The general symptoms are lethargy, severe vomiting, loss of appetite and bloody, foul-smelling diarrhea that can lead to life-threatening dehydration.
How Is it Transmitted?
The disease is extremely contagious and can be transmitted by any person, animal or object that comes in contact with an infected dog’s feces. Highly resistant, the virus can live in the environment for months, and may survive on inanimate objects such as food bowls, shoes, clothes, carpet and floors. It is common for an unvaccinated dog to contract the virus from the streets, especially in urban areas where there are many dogs.
How Is it Diagnosed?
Veterinarians diagnose parvovirus on the basis of clinical signs and laboratory testing. The Enzyme Linked ImmunoSorbant Assay (ELISA) test has become a common test for parvovirus. The ELISA test kit is used to detect parvovirus in a dog’s stools, and is performed in the vet’s office in about 15 minutes. Because this test is not 100% sensitive or specific, your veterinarian may recommend additional tests and bloodwork.

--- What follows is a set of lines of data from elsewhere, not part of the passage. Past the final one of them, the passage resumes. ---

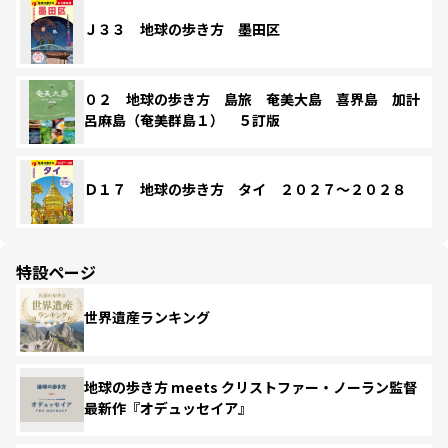
Ｊ３３ 地球の歩き方 墨田区
０２ 地球の歩き方 島旅 奄美大島 喜界島 加計
呂麻島（奄美群島１） ５訂版
Ｄ１７ 地球の歩き方 タイ ２０２７～２０２８
特設ページ
世界遺産ランキング
地球の歩き方 meets クリストファー・ノーラン監督
最新作『オデュッセイア』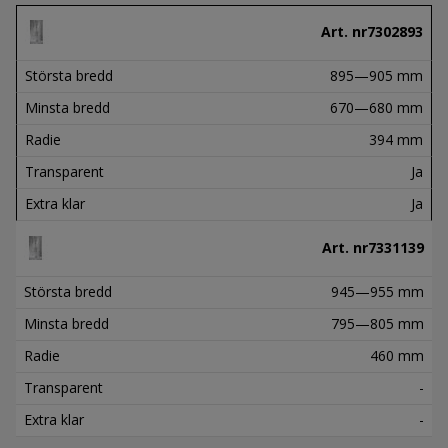
Art. nr
7302893
Största bredd
895—905 mm
Minsta bredd
670—680 mm
Radie
394 mm
Transparent
Ja
Extra klar
Ja
Art. nr
7331139
Största bredd
945—955 mm
Minsta bredd
795—805 mm
Radie
460 mm
Transparent
-
Extra klar
-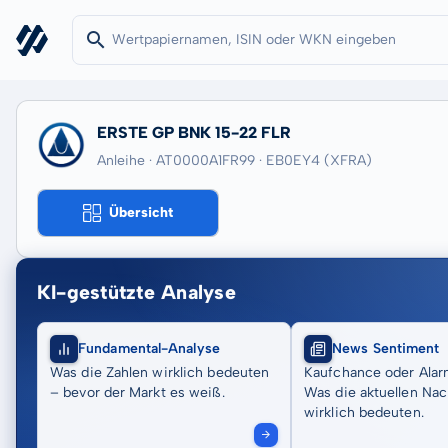
ERSTE GP BNK 15-22 FLR
Anleihe · AT0000A1FR99
· EB0EY4
(XFRA)
Übersicht
KI-gestützte Analyse
Fundamental-Analyse
News Sentiment
Was die Zahlen wirklich bedeuten
Kaufchance oder Alar
– bevor der Markt es weiß.
Was die aktuellen Nac
wirklich bedeuten.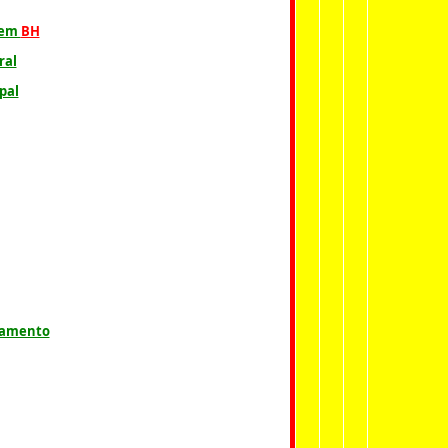
 em
BH
ral
pal
itamento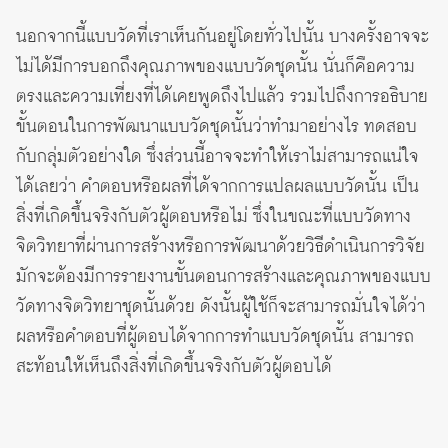
นอกจากนี้แบบวัดที่เราเห็นกันอยู่โดยทั่วไปนั้น บางครั้งอาจจะ
ไม่ได้มีการบอกถึงคุณภาพของแบบวัดชุดนั้น นั่นก็คือความ
ตรงและความเที่ยงที่ได้เคยพูดถึงไปแล้ว รวมไปถึงการอธิบาย
ขั้นตอนในการพัฒนาแบบวัดชุดนั้นว่าทำมาอย่างไร ทดสอบ
กับกลุ่มตัวอย่างใด ซึ่งส่วนนี้อาจจะทำให้เราไม่สามารถแน่ใจ
ได้เลยว่า คำตอบหรือผลที่ได้จากการแปลผลแบบวัดนั้น เป็น
สิ่งที่เกิดขึ้นจริงกับตัวผู้ตอบหรือไม่ ซึ่งในขณะที่แบบวัดทาง
จิตวิทยาที่ผ่านการสร้างหรือการพัฒนาด้วยวิธีดำเนินการวิจัย
มักจะต้องมีการรายงานขั้นตอนการสร้างและคุณภาพของแบบ
วัดทางจิตวิทยาชุดนั้นด้วย ดังนั้นผู้ใช้ก็จะสามารถมั่นใจได้ว่า
ผลหรือคำตอบที่ผู้ตอบได้จากการทำแบบวัดชุดนั้น สามารถ
สะท้อนให้เห็นถึงสิ่งที่เกิดขึ้นจริงกับตัวผู้ตอบได้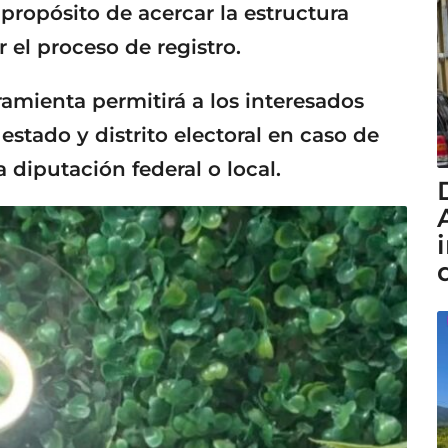
l propósito de acercar la estructura
ar el proceso de registro.
amienta permitirá a los interesados
 estado y distrito electoral en caso de
diputación federal o local.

Which Dogs Are Prone to Parvovirus?
Puppies, adolescent dogs and canines who are not vaccinated are most susceptible to the virus. The canine parvovirus affects most members of the dog family (wolves, coyotes, foxes, etc.). Breeds at a higher risk are Rottweilers, Doberman pinschers, Labrador retrievers, American Staffordshire terriers and German shepherds.

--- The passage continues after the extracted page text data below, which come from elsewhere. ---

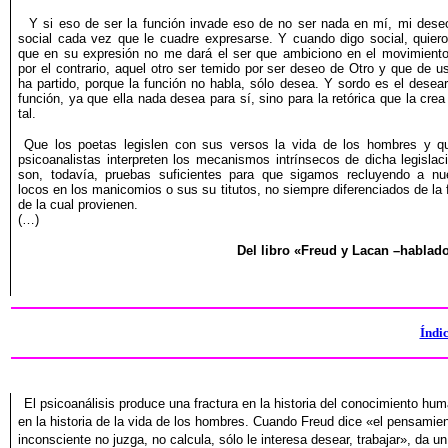
Y si eso de ser la función invade eso de no ser nada en mí, mi dese
social cada vez que le cuadre expresarse. Y cuando digo social, quiero
que en su expresión no me dará el ser que ambiciono en el movimiento
por el contrario, aquel otro ser temido por ser deseo de Otro y que de u
ha partido, porque la función no habla, sólo desea. Y sordo es el desear
función, ya que ella nada desea para sí, sino para la retórica que la cre
tal.
Que los poetas legislen con sus versos la vida de los hombres y q
psicoanalistas interpreten los mecanismos intrínsecos de dicha legislac
son, todavía, pruebas suficientes para que sigamos recluyendo a nu
locos en los manicomios o sus su titutos, no siempre diferenciados de la 
de la cual provienen.
(…)
Del libro «Freud y Lacan –hablad
Índi
El psicoanálisis produce una fractura en la historia del conocimiento
hum
en la historia de la vida de los hombres. Cuando
Freud dice «el pensamie
inconsciente no juzga, no calcula, sólo
le interesa desear, trabajar», da u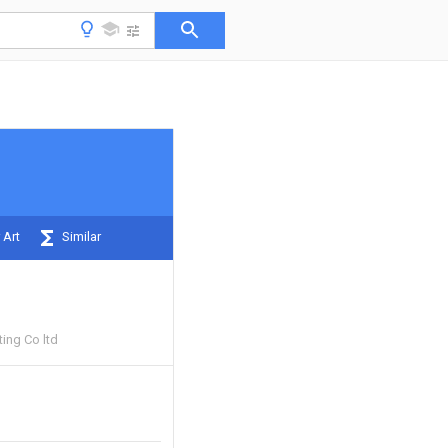
 Art
Similar
ting Co ltd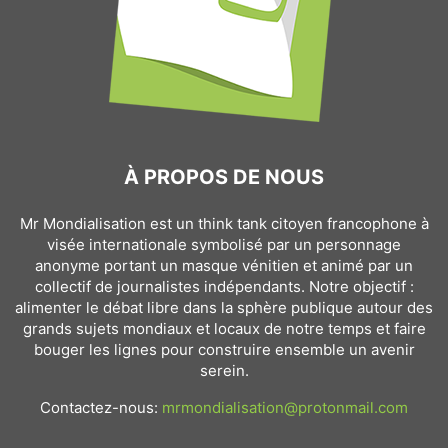
À PROPOS DE NOUS
Mr Mondialisation est un think tank citoyen francophone à
visée internationale symbolisé par un personnage
anonyme portant un masque vénitien et animé par un
collectif de journalistes indépendants. Notre objectif :
alimenter le débat libre dans la sphère publique autour des
grands sujets mondiaux et locaux de notre temps et faire
bouger les lignes pour construire ensemble un avenir
serein.
Contactez-nous:
mrmondialisation@protonmail.com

How Can it be Dogs Be Prevented?
You can protect your dog from this potential killer by making sure he’s up-to-date on his vaccinations. Parvovirus should be considered a core vaccine for all puppies and adult dogs. It is usually recommended that puppies be vaccinated with combination vaccines that take into account the risk factors for exposure to various diseases. One common vaccine, called a “5-in-1,” protects the puppy from distemper, hepatitis, leptospirosis, parvovirus and parainfluenza.